Sudden cardiac death from ventricular arrhythmias is more common in adult patients with with heart failure compared with pediatric patients with heart failure. We identified age-specific differences in arrhythmogenesis using a guinea pig model of acute β-adrenergic stimulation. Young and adult guinea pigs were exposed to the β-adrenergic agonist isoproterenol (ISO; 0.7 mg/kg) for 30 min in the absence or presence of flecainide (20 mg/kg), an antiarrhythmic that blocks Na+ and ryanodine channels. Implanted cardiac monitors (Reveal LINQ, Medtronic) were used to monitor heart rhythm. Alterations in phosphorylation and oxidation of ryanodine receptor 2 (RyR2) were measured in left ventricular tissue. There were age-specific differences in arrhythmogenesis and sudden death associated with acute β-adrenergic stimulation in guinea pigs. Young and adult guinea pigs developed arrhythmias in response to ISO; however, adult animals developed significantly more premature ventricular contractions and experienced higher arrhythmia-related mortality than young guinea pigs treated with ISO. Although there were no significant differences in the phosphorylation of left ventricular RyR2 between young and adult guinea pigs, adult guinea pigs exposed to acute ISO had significantly more oxidation of RyR2. Flecainide treatment significantly improved survival and decreased the number of premature ventricular contractions in young and adult animals in association with lower RyR2 oxidation. Adult guinea pigs had a greater propensity to develop arrhythmias and suffer sudden death than young guinea pigs when acutely exposed to ISO. This was associated with higher oxidation of RyR2. The incidence of sudden death can be rescued with flecainide treatment, which decreases RyR2 oxidation. NEW & NOTEWORTHY Clinically, adult patients with heart failure are more likely to develop arrhythmias and sudden death than pediatric patients with heart failure.
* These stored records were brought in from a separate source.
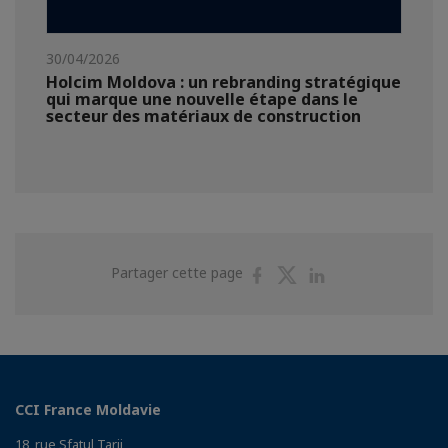
30/04/2026
Holcim Moldova : un rebranding stratégique
qui marque une nouvelle étape dans le
secteur des matériaux de construction
Partager
Partager
Partager
Partager cette page
sur
sur
sur
Facebook
Twitter
Linkedin
CCI France Moldavie
18, rue Sfatul Tarii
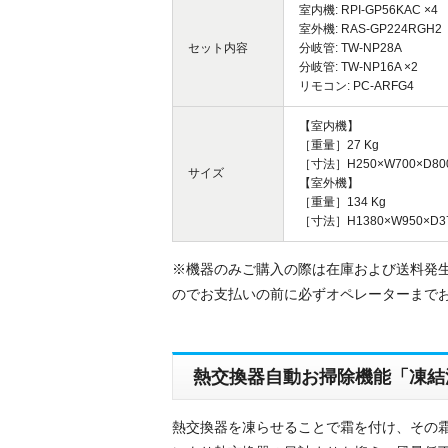
室内機: RPI-GP56KAC ×4
室外機: RAS-GP224RGH2
セット内容
分岐管: TW-NP28A
分岐管: TW-NP16A ×2
リモコン: PC-ARFG4
【室内機】
［重量］27 Kg
［寸法］H250×W700×D80
サイズ
【室外機】
［重量］134 Kg
［寸法］H1380×W950×D3
※機器のみご購入の際は在庫および送料発
のでお支払いの前に必ずオペレーターまで
熱交換器自動お掃除機能「凍結
熱交換器を凍らせることで霜を付け、その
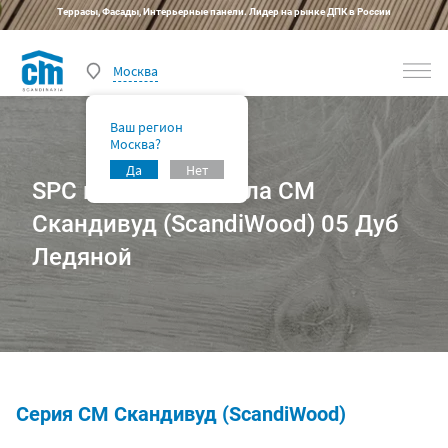
Террасы, Фасады, Интерьерные панели. Лидер на рынке ДПК в России
Москва
Ваш регион
Москва?
Да
Нет
SPC плитка для пола CM
Скандивуд (ScandiWood) 05 Дуб
Ледяной
Серия CM Скандивуд (ScandiWood)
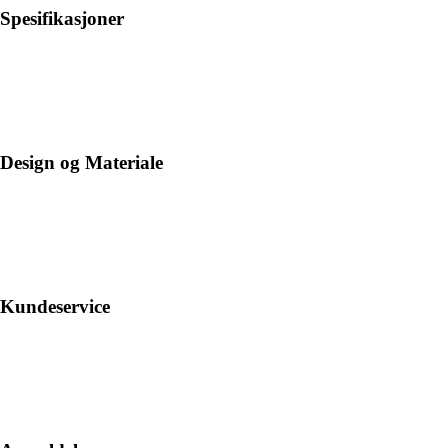
Spesifikasjoner
Design og Materiale
Kundeservice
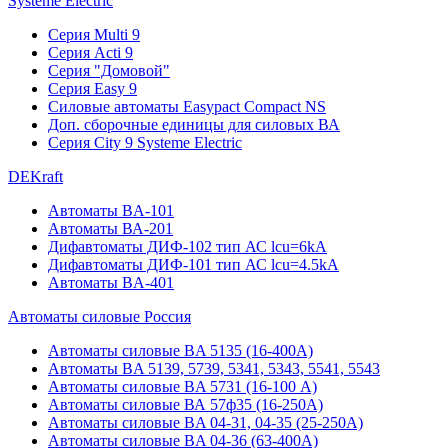
Systeme Electric
Серия Multi 9
Серия Acti 9
Серия "Домовой"
Серия Easy 9
Силовые автоматы Easypact Compact NS
Доп. сборочные единицы для силовых ВА
Серия City 9 Systeme Electric
DEKraft
Автоматы BA-101
Автоматы ВА-201
Дифавтоматы ДИФ-102 тип АС lcu=6kA
Дифавтоматы ДИФ-101 тип АС lcu=4.5kA
Автоматы BA-401
Автоматы силовые Россия
Автоматы силовые BA 5135 (16-400А)
Автоматы BA 5139, 5739, 5341, 5343, 5541, 5543
Автоматы силовые BA 5731 (16-100 А)
Автоматы силовые ВА 57ф35 (16-250А)
Автоматы силовые BA 04-31, 04-35 (25-250А)
Автоматы силовые BA 04-36 (63-400А)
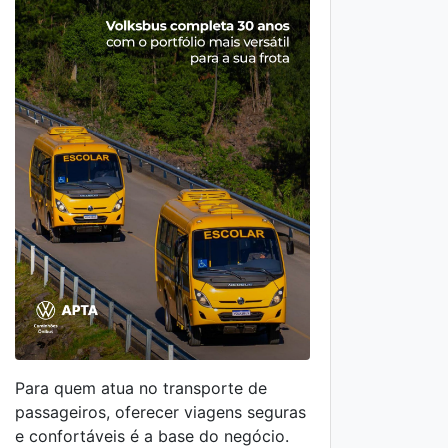
Assim
Para quem atua no transporte de
sabe:
passageiros, oferecer viagens seguras
També
e confortáveis é a base do negócio.
segur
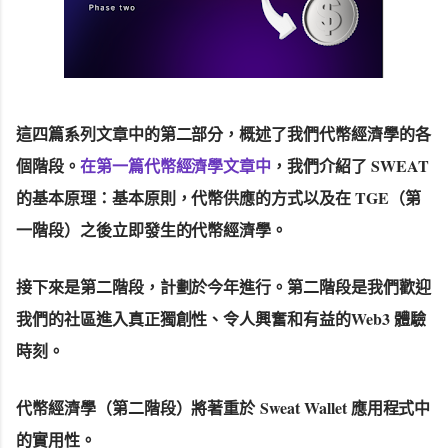
這四篇系列文章中的第二部分，概述了我們代幣經濟學的各
個階段。
在第一篇代幣經濟學文章中
，我們介紹了 SWEAT
的基本原理：基本原則，代幣供應的方式以及在 TGE（第
一階段）之後立即發生的代幣經濟學。
接下來是第二階段，計劃於今年進行。第二階段是我們歡迎
我們的社區進入真正獨創性、令人興奮和有益的Web3 體驗
時刻。
代幣經濟學（第二階段）將著重於
Sweat Wallet 應用程式中
的實用性。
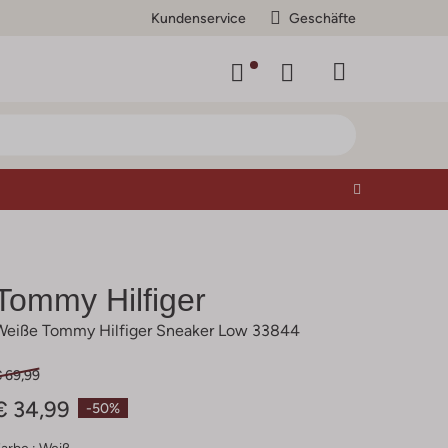
Kundenservice
Geschäfte
Tommy Hilfiger
Weiße Tommy Hilfiger Sneaker Low 33844
€ 69,99
€ 34,99
-50%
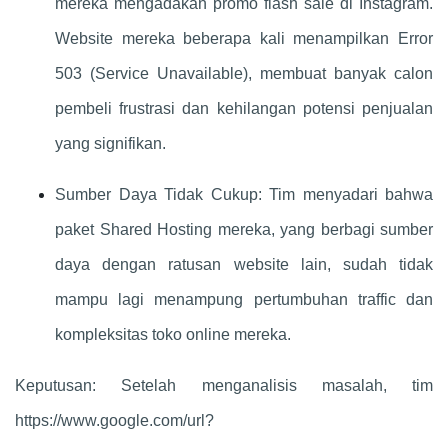
mereka mengadakan promo flash sale di Instagram.
Website mereka beberapa kali menampilkan Error
503 (Service Unavailable), membuat banyak calon
pembeli frustrasi dan kehilangan potensi penjualan
yang signifikan.
Sumber Daya Tidak Cukup: Tim menyadari bahwa
paket Shared Hosting mereka, yang berbagi sumber
daya dengan ratusan website lain, sudah tidak
mampu lagi menampung pertumbuhan traffic dan
kompleksitas toko online mereka.
Keputusan: Setelah menganalisis masalah, tim
https://www.google.com/url?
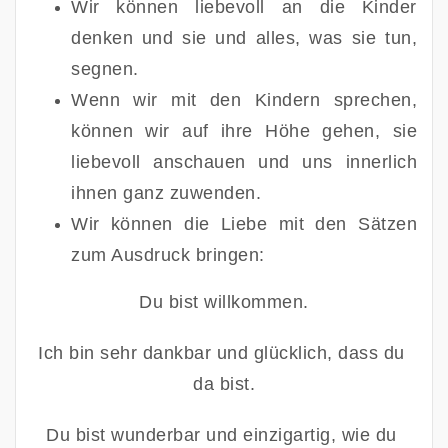
Wir können liebevoll an die Kinder 
denken und sie und alles, was sie tun, 
segnen. 
Wenn wir mit den Kindern sprechen, 
können wir auf ihre Höhe gehen, sie 
liebevoll anschauen und uns innerlich 
ihnen ganz zuwenden.
Wir können die Liebe mit den Sätzen 
zum Ausdruck bringen:
Du bist willkommen.
Ich bin sehr dankbar und glücklich, dass du 
da bist.
Du bist wunderbar und einzigartig, wie du 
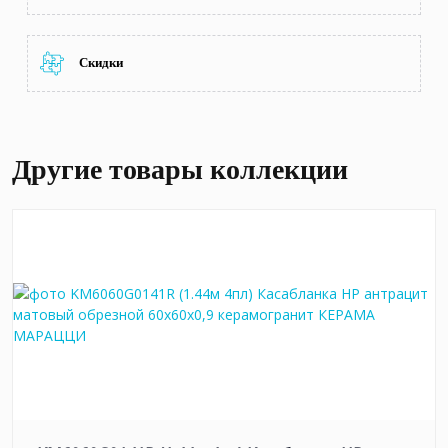
Скидки
Другие товары коллекции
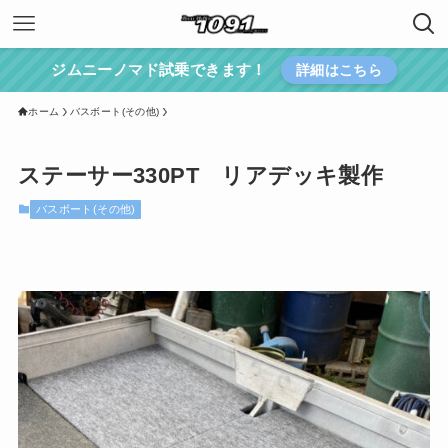
ジムニーノマド試乗できます！
詳細はこちら
ホーム
バスボート(その他)
ステーサー330PT リアデッキ製作
バスボート(その他)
In the present study, older guinea pigs also showed a greater propensity to arrhythmias and sudden death than young guinea pigs when acutely exposed to isoproterenol. Although there are well-described age-related cardiac structural changes that predispose patients to arrhythmogenesis, the present data suggest contributions from dynamic changes in cellular signaling also play an important role in arrhythmogenesis.